L’Italia si trova davanti ad un bivio. Può scegliere tra la strada delle riforme e della crescita in un contesto di stabilità dei conti pubblici o, viceversa, scivolare ineluttabilmente verso un declino economico e sociale.
Per questo le imprese hanno deciso di lanciare una proposta che indichi a tutti - Governo, Parlamento, forze politiche di maggioranza e opposizione, parti sociali, tutti gli italiani - pochi punti essenziali di forte discontinuità.

E' necessaria la maggiore coesione possibile, di tutte le risorse e di tutte le intelligenze.

Da troppo tempo l'Italia non cresce.

Da troppo tempo le nostre imprese perdono competitività.

Da troppo tempo i giovani italiani vedono ridursi opportunità e speranze.

Da troppo tempo il 95% dei contribuenti dichiara redditi inferiori a 50.000 euro.

Le ragioni di tutto questo sono molteplici e nessuno può ritenersi esente da responsabilità.

Per l'ingente ammontare del suo debito pubblico, per la sua bassa crescita oramai quindicennale, per i suoi alti tassi di spesa pubblica e di prelievo fiscale, il nostro Paese da due mesi ha visto accrescere in maniera intollerabile il premio al rischio sui titoli di stato. Il deprezzamento dei listini erode il valore degli asset nazionali e del risparmio delle famiglie.

Oggi il tempo si è fatto brevissimo.

Ciò impone scelte immediate e coraggiose.

Diversamente, ben al di là dei nostri demeriti, il mercato continuerà a penalizzare i nostri titoli pubblici con inevitabili conseguenze sia sulla tenuta dei conti dello Stato che sul costo della raccolta delle banche e, di conseguenza, sui tassi applicati ai finanziamenti alle imprese e alle famiglie.

Non si può assistere inerti a questa spirale. E' in gioco più della credibilità del Governo e della politica. Sono a rischio anni e anni di sacrifici. E' a rischio la possibilità di garantire ai nostri figli un Paese con diritti, benessere e possibilità pari a quelli che abbiamo avuto fino ad oggi.

Parte delle cause dell’attuale, difficile, fase economica dipendono da fattori esterni.

Evidenti ritardi e incertezze della governance europea nel suo complesso hanno contribuito a deteriorare uno scenario economico già particolarmente avverso.

Nello stesso tempo siamo fermamente convinti che tocchi all’Italia fare, sin da subito, le scelte necessarie per riguadagnare il rispetto e il prestigio che il Paese merita.
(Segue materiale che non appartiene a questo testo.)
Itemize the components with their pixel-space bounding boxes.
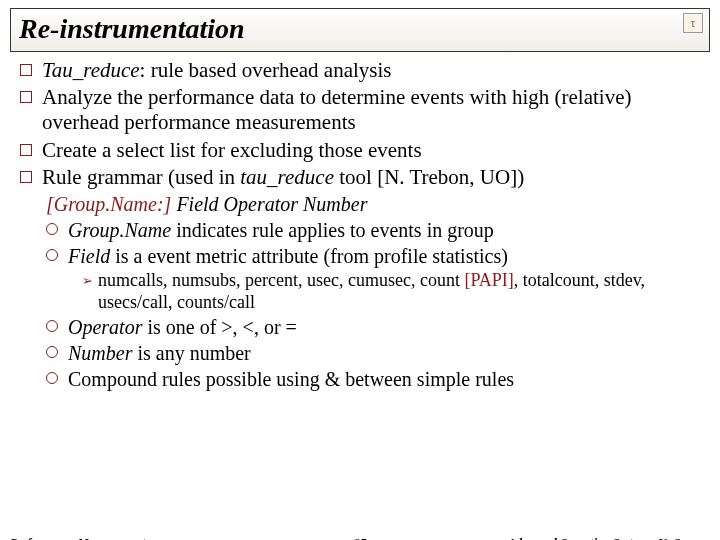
- square-bullet-icon: [20, 144, 32, 156]
- sub-2-term: Field: [68, 245, 110, 267]
- sub-3: Operator is one of >, <, or =: [46, 315, 704, 339]
- bullet-4: Rule grammar (used in tau_reduce tool [N…: [16, 165, 704, 190]
- arrow-bullet-icon: ➢: [82, 273, 93, 289]
- circle-bullet-icon: [46, 249, 58, 261]
- square-bullet-icon: [20, 64, 32, 76]
- circle-bullet-icon: [46, 372, 58, 384]
- metric-a: numcalls, numsubs, percent, usec, cumuse…: [98, 270, 464, 290]
- sub-1-term: Group.Name: [68, 219, 171, 241]
- metric-papi: [PAPI]: [464, 270, 513, 290]
- sub-5-text: Compound rules possible using & between …: [68, 368, 514, 390]
- sub-5: Compound rules possible using & between …: [46, 367, 704, 391]
- sub-1: Group.Name indicates rule applies to eve…: [46, 218, 704, 242]
- bullet-2: Analyze the performance data to determin…: [16, 85, 704, 135]
- bullet-1-term: Tau_reduce: [42, 58, 140, 82]
- sub-2-text: is a event metric attribute (from profil…: [110, 245, 508, 267]
- slide-content: Tau_reduce: rule based overhead analysis…: [0, 58, 720, 391]
- bullet-4-term: tau_reduce: [240, 165, 334, 189]
- sub-4-text: is any number: [132, 342, 250, 364]
- tau-icon: τ: [683, 13, 703, 33]
- bullet-1-text: : rule based overhead analysis: [140, 58, 392, 82]
- bullet-1: Tau_reduce: rule based overhead analysis: [16, 58, 704, 83]
- metric-line: ➢ numcalls, numsubs, percent, usec, cumu…: [82, 270, 704, 313]
- bullet-4-post: tool [N. Trebon, UO]): [334, 165, 524, 189]
- circle-bullet-icon: [46, 320, 58, 332]
- grammar-rest: Field Operator Number: [176, 193, 367, 215]
- circle-bullet-icon: [46, 223, 58, 235]
- bullet-3: Create a select list for excluding those…: [16, 138, 704, 163]
- sub-1-text: indicates rule applies to events in grou…: [171, 219, 494, 241]
- square-bullet-icon: [20, 171, 32, 183]
- sub-3-term: Operator: [68, 316, 142, 338]
- bullet-4-pre: Rule grammar (used in: [42, 165, 240, 189]
- footer-right: Advanced Operating Systems, U. Oregon: [508, 536, 710, 540]
- bullet-3-text: Create a select list for excluding those…: [42, 138, 422, 162]
- title-bar: Re-instrumentation τ: [10, 8, 710, 52]
- rule-grammar-line: [Group.Name:] Field Operator Number: [16, 192, 704, 216]
- sub-3-text: is one of >, <, or =: [142, 316, 296, 338]
- bullet-2-text: Analyze the performance data to determin…: [42, 85, 632, 134]
- sub-4: Number is any number: [46, 341, 704, 365]
- slide-title: Re-instrumentation: [19, 13, 245, 44]
- grammar-group: [Group.Name:]: [46, 193, 176, 215]
- square-bullet-icon: [20, 91, 32, 103]
- sub-2: Field is a event metric attribute (from …: [46, 244, 704, 268]
- circle-bullet-icon: [46, 346, 58, 358]
- sub-4-term: Number: [68, 342, 132, 364]
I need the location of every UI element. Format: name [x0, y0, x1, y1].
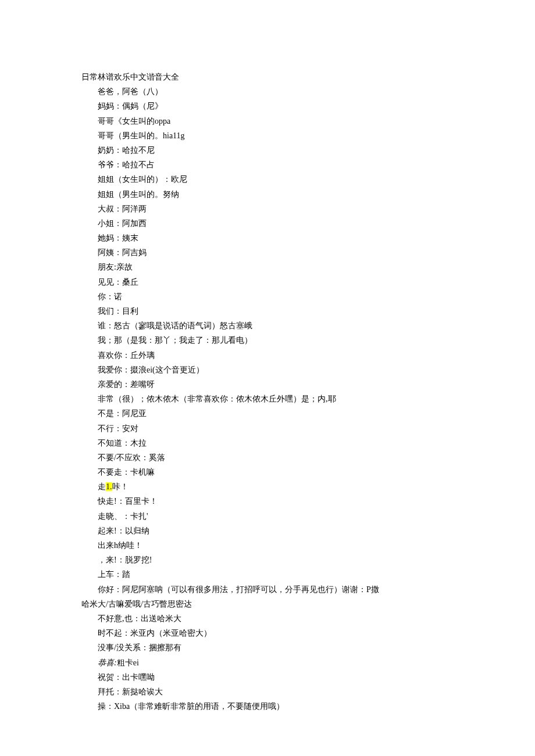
item-line: 操：Xiba（非常难昕非常脏的用语，不要随便用哦） [81, 699, 454, 714]
document-page: 日常林谱欢乐中文谐音大全 爸爸，阿爸（八）妈妈：偶妈（尼》哥哥《女生叫的oppa… [0, 0, 535, 756]
item-line: 妈妈：偶妈（尼》 [81, 99, 454, 113]
item-line: 不要/不应欢：奚落 [81, 450, 454, 465]
item-line: 非常（很）；侬木侬木（非常喜欢你：侬木侬木丘外嘿）是；内,耶 [81, 392, 454, 406]
document-title: 日常林谱欢乐中文谐音大全 [81, 70, 454, 84]
item-line: 喜欢你：丘外璃 [81, 348, 454, 363]
items-list: 爸爸，阿爸（八）妈妈：偶妈（尼》哥哥《女生叫的oppa哥哥（男生叫的。hia11… [81, 84, 454, 597]
item-line: 恭喜:粗卡ei [81, 655, 454, 670]
item-line: 不要走：卡机嘛 [81, 465, 454, 479]
item-line: 她妈：姨末 [81, 231, 454, 245]
item-line: 小姐：阿加西 [81, 216, 454, 231]
item-line: 我；那（是我：那丫；我走了：那儿看电） [81, 333, 454, 347]
item-line: 大叔：阿洋两 [81, 202, 454, 216]
item-line: 祝贺：出卡嘿呦 [81, 670, 454, 685]
item-line: 不行：安对 [81, 421, 454, 436]
item-line: 拜托：新挞哈诶大 [81, 685, 454, 699]
item-line: 不知道：木拉 [81, 436, 454, 450]
item-line: 出来h纳哇！ [81, 538, 454, 553]
items-list-2: 不好意,也：出送哈米大时不起：米亚内（米亚哈密大）没事/没关系：捆擦那有恭喜:粗… [81, 611, 454, 714]
item-line: 姐姐（男生叫的。努纳 [81, 187, 454, 202]
item-line: 阿姨：阿吉妈 [81, 245, 454, 260]
item-line: 你：诺 [81, 289, 454, 304]
item-line: 我爱你：掇浪ei(这个音更近） [81, 363, 454, 377]
item-line: 谁：怒古（寥哦是说话的语气词）怒古塞峨 [81, 318, 454, 333]
item-line: 走晓、：卡扎' [81, 509, 454, 524]
italic-text: 恭喜: [98, 658, 117, 667]
item-line: 你好：阿尼阿塞呐（可以有很多用法，打招呼可以，分手再见也行）谢谢：P撒 [81, 582, 454, 597]
item-line: 没事/没关系：捆擦那有 [81, 640, 454, 655]
item-line: 爷爷：哈拉不占 [81, 157, 454, 172]
item-line: 上车：踏 [81, 567, 454, 582]
item-line: 哥哥（男生叫的。hia11g [81, 128, 454, 143]
item-line: 亲爱的：差嘴呀 [81, 377, 454, 392]
item-line: 朋友:亲故 [81, 260, 454, 274]
item-line: 姐姐（女生叫的）：欧尼 [81, 172, 454, 187]
item-line: 见见：桑丘 [81, 275, 454, 289]
item-line: 我们：目利 [81, 304, 454, 318]
item-line: 起来!：以归纳 [81, 524, 454, 538]
item-line: 走1.咔！ [81, 479, 454, 494]
item-line: 奶奶：哈拉不尼 [81, 143, 454, 157]
item-line: 时不起：米亚内（米亚哈密大） [81, 626, 454, 640]
item-line: 哥哥《女生叫的oppa [81, 114, 454, 128]
item-line: 不好意,也：出送哈米大 [81, 611, 454, 626]
continuation-line: 哈米大/古嘛爱哦/古巧瞥思密达 [81, 597, 454, 611]
item-line: ，来!：脱罗挖! [81, 553, 454, 567]
item-line: 不是：阿尼亚 [81, 406, 454, 421]
highlighted-text: 1. [106, 482, 112, 491]
item-line: 爸爸，阿爸（八） [81, 84, 454, 99]
item-line: 快走!：百里卡！ [81, 494, 454, 508]
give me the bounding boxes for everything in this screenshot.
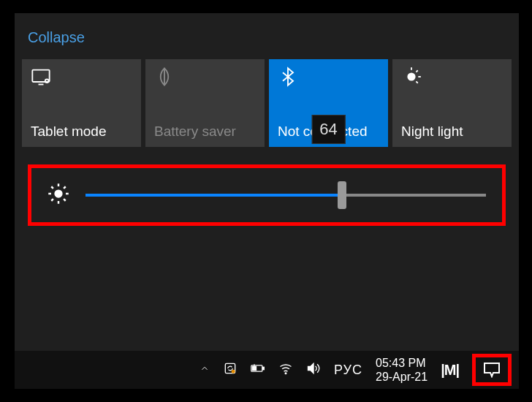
tile-tablet-mode[interactable]: Tablet mode — [22, 59, 141, 147]
svg-rect-0 — [32, 70, 49, 82]
collapse-button[interactable]: Collapse — [15, 13, 519, 46]
bluetooth-icon — [278, 67, 298, 87]
ime-language[interactable]: РУС — [334, 363, 362, 378]
svg-point-8 — [55, 190, 62, 197]
clock-time: 05:43 PM — [376, 356, 428, 370]
tablet-icon — [31, 67, 51, 87]
taskbar-clock[interactable]: 05:43 PM 29-Apr-21 — [376, 356, 428, 384]
leaf-icon — [154, 67, 175, 87]
system-tray: РУС 05:43 PM 29-Apr-21 |M| — [200, 354, 519, 386]
svg-line-6 — [416, 70, 417, 72]
sync-icon[interactable] — [223, 361, 238, 379]
taskbar: РУС 05:43 PM 29-Apr-21 |M| — [15, 351, 519, 389]
action-center-button[interactable] — [472, 354, 512, 386]
night-light-icon — [401, 67, 422, 87]
svg-point-18 — [232, 370, 235, 373]
svg-point-3 — [408, 73, 414, 80]
wifi-icon[interactable] — [278, 361, 293, 379]
svg-line-7 — [416, 81, 417, 83]
tile-bluetooth[interactable]: Not connected 64 — [269, 59, 388, 147]
svg-rect-20 — [263, 367, 265, 369]
brightness-tooltip: 64 — [311, 115, 345, 144]
brightness-slider-container — [28, 164, 506, 226]
svg-line-14 — [64, 199, 66, 201]
svg-line-13 — [51, 186, 53, 189]
clock-date: 29-Apr-21 — [376, 370, 428, 384]
brand-logo[interactable]: |M| — [441, 362, 459, 379]
svg-point-1 — [45, 80, 49, 83]
tile-battery-saver[interactable]: Battery saver — [145, 59, 265, 147]
tray-overflow-chevron[interactable] — [200, 363, 210, 376]
slider-fill — [86, 194, 342, 197]
quick-action-tiles: Tablet mode Battery saver Not connected … — [15, 46, 519, 147]
tile-label: Night light — [401, 124, 503, 140]
volume-icon[interactable] — [306, 361, 321, 379]
svg-line-16 — [64, 186, 66, 189]
action-center-panel: Collapse Tablet mode Battery saver Not c… — [15, 13, 519, 351]
svg-rect-21 — [252, 367, 256, 371]
svg-point-22 — [285, 373, 286, 374]
svg-line-15 — [51, 199, 53, 201]
svg-marker-23 — [308, 363, 314, 373]
battery-icon[interactable] — [251, 361, 265, 379]
slider-thumb[interactable] — [338, 181, 346, 209]
brightness-icon — [48, 183, 69, 208]
tile-label: Tablet mode — [31, 124, 132, 140]
tile-night-light[interactable]: Night light — [392, 59, 512, 147]
tile-label: Battery saver — [154, 124, 256, 140]
brightness-slider[interactable] — [86, 193, 486, 197]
Occorre quindi produrre un immediato e profondo cambiamento, capace di generare più equità, maggiore ricchezza e riduzione dello stock del debito.

La buona tenuta dei conti pubblici è il punto di partenza sul quale costruire le prime e non rinviabili misure per favorire e incentivare la crescita.

Le forze del lavoro e dell'impresa del nostro Paese, il risparmio delle famiglie, come il successo dell'export italiano sui mercati mondiali anche in questi anni difficili, rappresentano altrettanti punti di forza su cui costruire.

Siamo chiamati a cambiare passo e ad esprimere uno sforzo comune in grado di far si che l'Italia continui ad essere uno tra i primi Paesi manifatturieri del mondo e possa far conto su un forte e dinamico sistema dei servizi. Tutte le imprese sono pronte a fare la loro parte.

È questa la ricetta vincente in un mondo scosso da un cambio di fase economica senza precedenti.

Salvare l'Italia non è uno slogan retorico.

Deve essere chiaro. Non intendiamo minimamente sostituirci ai compiti che spettano al Governo, alla politica, a chi rappresenta la sovranità popolare. Avvertiamo però l’esigenza di non limitarci alle critiche, ma di indicare all'attenzione di tutti alcuni punti assolutamente prioritari.

Chiediamo quindi di agire senza indugi.

La discussione sui temi da noi proposti è da tempo ormai matura e non necessita di ulteriori approfondimenti.

La nostra è una proposta che non vuole guardare indietro. Guardiamo avanti con un’ottica di “sistema”. Insieme si può rimettere in moto il Paese.

Le imprese lanciano questo progetto ben sapendo di non rappresentare che una parte della società italiana.

È l'Italia intera che deve trovare la convinzione e l’energia per fare sin da subito le scelte necessarie.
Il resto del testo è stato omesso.